Red Hat (NYSE: RHT) CEO Jim Whitehurst said that business sentiment has improved, with customers telling him they feel the economy is in a ordinary recession, rather than a depression.
"I don't think people are quite as scared as they were a couple months ago," he said in an interview. "A couple months ago people were really worried we were falling off a cliff. It has stabilized since then."
He issued forecasts for the current quarter and full fiscal year that were generally in line with Wall Street projections.
Profit, excluding items, of 22 cents per share, for its fiscal fourth quarter ended Feb. 28, beat analysts' average forecast of 20 cents, according to Reuters Estimates.
Revenue rose 18 percent to $166 million, versus the average forecast of $167 million, as the company persuaded existing customers to sign bigger deals when they renewed subscriptions on service contracts.
Red Hat -- whose rivals include Novell (NASDAQ: NOVL) and Microsoft (NASDAQ: MSFT) -- makes money by offering services such as upgrades, help-desk support and bug fixes to open-source Linux software that is also available at no charge.
The software maker has started a "free-to-pay" marketing campaign to persuade businesses that they would save money by subscribing to its services because they would not have to hire as many Linux programmers.
Whitehurst said that the company signed up many customers through that program during the quarter, including one multimillion-dollar contract.

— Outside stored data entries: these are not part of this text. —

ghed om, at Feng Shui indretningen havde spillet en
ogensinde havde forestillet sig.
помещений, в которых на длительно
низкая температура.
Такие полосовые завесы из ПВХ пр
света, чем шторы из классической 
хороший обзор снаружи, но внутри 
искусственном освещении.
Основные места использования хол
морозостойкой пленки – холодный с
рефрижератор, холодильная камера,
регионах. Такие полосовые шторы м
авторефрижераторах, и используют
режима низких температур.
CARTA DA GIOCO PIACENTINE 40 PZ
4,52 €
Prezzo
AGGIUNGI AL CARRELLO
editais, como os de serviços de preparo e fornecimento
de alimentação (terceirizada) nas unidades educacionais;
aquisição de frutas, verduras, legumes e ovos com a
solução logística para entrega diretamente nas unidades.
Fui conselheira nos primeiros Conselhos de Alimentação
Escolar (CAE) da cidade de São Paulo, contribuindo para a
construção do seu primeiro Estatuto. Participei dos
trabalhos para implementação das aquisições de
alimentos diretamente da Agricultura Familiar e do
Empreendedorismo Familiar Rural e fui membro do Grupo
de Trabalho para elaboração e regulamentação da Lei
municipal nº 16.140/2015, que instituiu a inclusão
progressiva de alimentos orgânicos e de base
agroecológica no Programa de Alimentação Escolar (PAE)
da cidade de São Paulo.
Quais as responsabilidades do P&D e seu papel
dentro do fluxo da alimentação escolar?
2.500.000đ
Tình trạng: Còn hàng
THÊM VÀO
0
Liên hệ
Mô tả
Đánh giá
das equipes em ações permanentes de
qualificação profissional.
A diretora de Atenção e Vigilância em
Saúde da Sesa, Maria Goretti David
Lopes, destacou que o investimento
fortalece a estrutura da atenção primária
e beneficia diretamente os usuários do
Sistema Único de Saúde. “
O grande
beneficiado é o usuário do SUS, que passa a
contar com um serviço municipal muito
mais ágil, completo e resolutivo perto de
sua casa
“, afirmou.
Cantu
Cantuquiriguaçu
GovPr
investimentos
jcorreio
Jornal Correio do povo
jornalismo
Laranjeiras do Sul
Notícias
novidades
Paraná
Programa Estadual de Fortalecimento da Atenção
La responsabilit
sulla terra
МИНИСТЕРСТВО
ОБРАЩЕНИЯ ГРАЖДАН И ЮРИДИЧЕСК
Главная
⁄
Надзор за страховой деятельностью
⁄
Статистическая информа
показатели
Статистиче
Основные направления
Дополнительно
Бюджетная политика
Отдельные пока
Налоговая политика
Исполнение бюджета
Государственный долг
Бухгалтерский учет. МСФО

Red Hat also managed to boost revenue by persuading existing customers to expand the size of their contracts. The value of the 25 largest renewal subscriptions signed during the quarter was 32 percent higher than the original deals as customers expanded capacity and added new features.
Red Hat's outlook
Red Hat forecast that full-year revenue will grow between 10 percent and 13 percent this year to $720 million to $735 million. Analysts were expecting revenue of $735 million.
It projected full-year profit, excluding items, of 58 cents to 62 cents, versus an analyst forecast of 59 cents.
The company also forecast that it will report first-quarter profit, excluding items, of 13 cents to 14 cents, on revenue of $171 million to $173 million. Analysts were expecting profit of 13.5 cents on revenue of $172 million.
The company reported fourth-quarter net income fell to $16 million, or 8 cents per share, from $23 million, or 10 cents per share, a year earlier, when it had more shares outstanding.
Shares of the Raleigh, North Carolina-based company rose 8 percent to $16.22 in extended trading, from their New York Stock Exchange close of $15.00.